+++ Records for the task +++

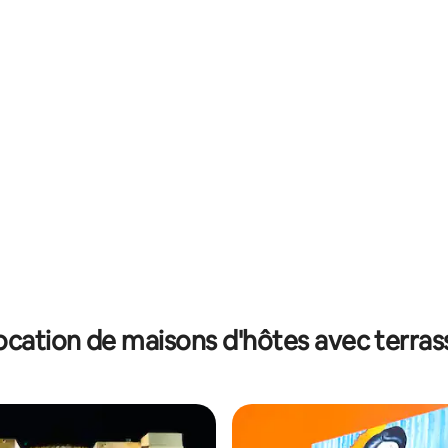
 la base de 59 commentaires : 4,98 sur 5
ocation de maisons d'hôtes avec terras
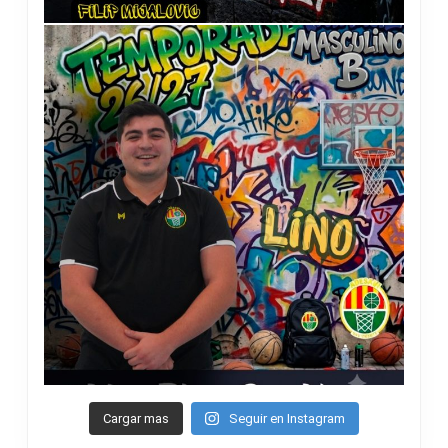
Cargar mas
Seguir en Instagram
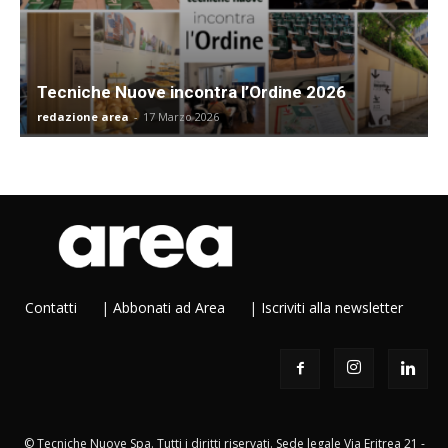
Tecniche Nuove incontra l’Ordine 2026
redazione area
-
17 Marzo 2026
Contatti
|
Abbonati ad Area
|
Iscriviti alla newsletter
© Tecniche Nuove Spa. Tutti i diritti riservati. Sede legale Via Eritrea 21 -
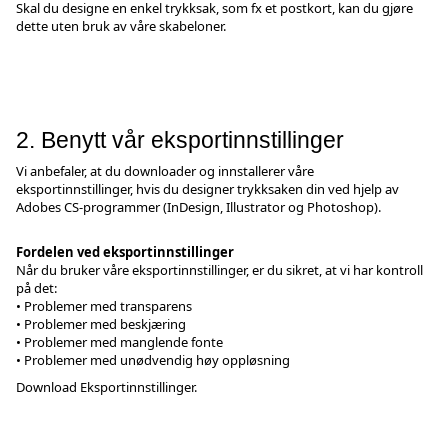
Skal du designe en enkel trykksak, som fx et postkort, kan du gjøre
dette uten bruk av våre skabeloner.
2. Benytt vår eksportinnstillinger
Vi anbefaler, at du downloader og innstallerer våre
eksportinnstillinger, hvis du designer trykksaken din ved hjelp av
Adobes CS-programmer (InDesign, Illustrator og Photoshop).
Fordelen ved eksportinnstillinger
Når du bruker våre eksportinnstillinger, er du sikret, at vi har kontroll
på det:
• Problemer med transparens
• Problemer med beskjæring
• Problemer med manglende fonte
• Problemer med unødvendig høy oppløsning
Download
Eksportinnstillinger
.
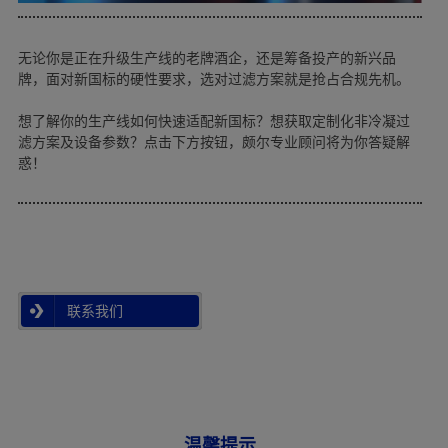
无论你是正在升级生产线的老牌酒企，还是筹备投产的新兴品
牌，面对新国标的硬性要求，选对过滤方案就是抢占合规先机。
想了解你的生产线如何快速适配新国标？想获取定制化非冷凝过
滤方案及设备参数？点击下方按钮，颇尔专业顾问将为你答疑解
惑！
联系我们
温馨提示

+++

Look for the word "Tecniche" in the data, then return every line that contains it.

Tecniche Nuove incontra l’Ordine 2026
© Tecniche Nuove Spa. Tutti i diritti riservati. Sede legale Via Eritrea 21 -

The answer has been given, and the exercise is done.